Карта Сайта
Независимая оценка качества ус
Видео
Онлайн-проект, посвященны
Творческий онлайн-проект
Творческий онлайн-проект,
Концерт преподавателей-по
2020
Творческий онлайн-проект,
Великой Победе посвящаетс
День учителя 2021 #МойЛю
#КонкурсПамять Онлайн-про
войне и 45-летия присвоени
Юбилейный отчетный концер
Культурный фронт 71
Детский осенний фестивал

----------------------------------------

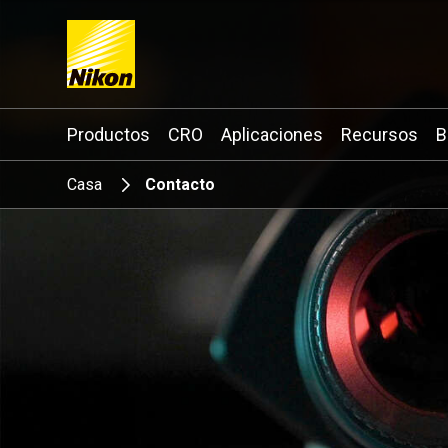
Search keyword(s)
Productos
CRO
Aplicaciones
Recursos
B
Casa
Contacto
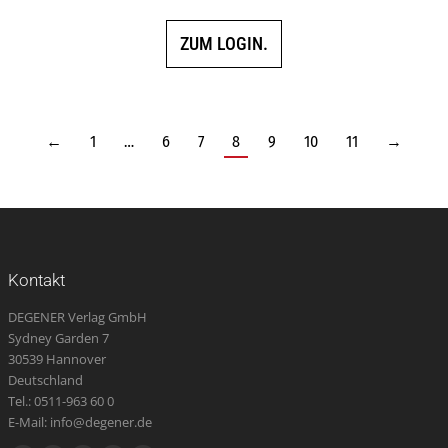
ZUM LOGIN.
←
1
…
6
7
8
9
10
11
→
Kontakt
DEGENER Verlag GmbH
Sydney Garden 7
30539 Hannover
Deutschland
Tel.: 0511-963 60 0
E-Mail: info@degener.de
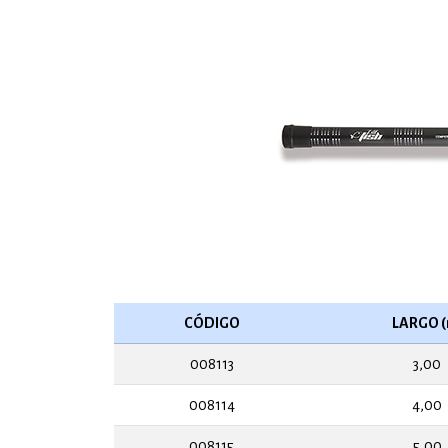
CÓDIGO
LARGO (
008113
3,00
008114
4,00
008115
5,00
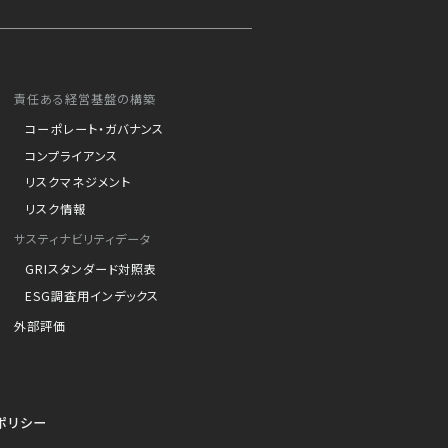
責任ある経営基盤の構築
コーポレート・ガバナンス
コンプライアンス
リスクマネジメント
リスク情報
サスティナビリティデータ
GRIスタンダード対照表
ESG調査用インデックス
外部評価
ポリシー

----------------------------------------

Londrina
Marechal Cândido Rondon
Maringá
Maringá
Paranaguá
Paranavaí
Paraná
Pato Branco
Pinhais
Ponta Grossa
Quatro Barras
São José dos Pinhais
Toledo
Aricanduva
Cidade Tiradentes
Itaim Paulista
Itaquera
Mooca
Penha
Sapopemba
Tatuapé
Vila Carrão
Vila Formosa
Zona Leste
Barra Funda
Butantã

----------------------------------------

Your goal: Among the lines above, return those that hold the word "проект".

Your response:
Онлайн-проект, посвященны
Творческий онлайн-проект
Творческий онлайн-проект,
Творческий онлайн-проект,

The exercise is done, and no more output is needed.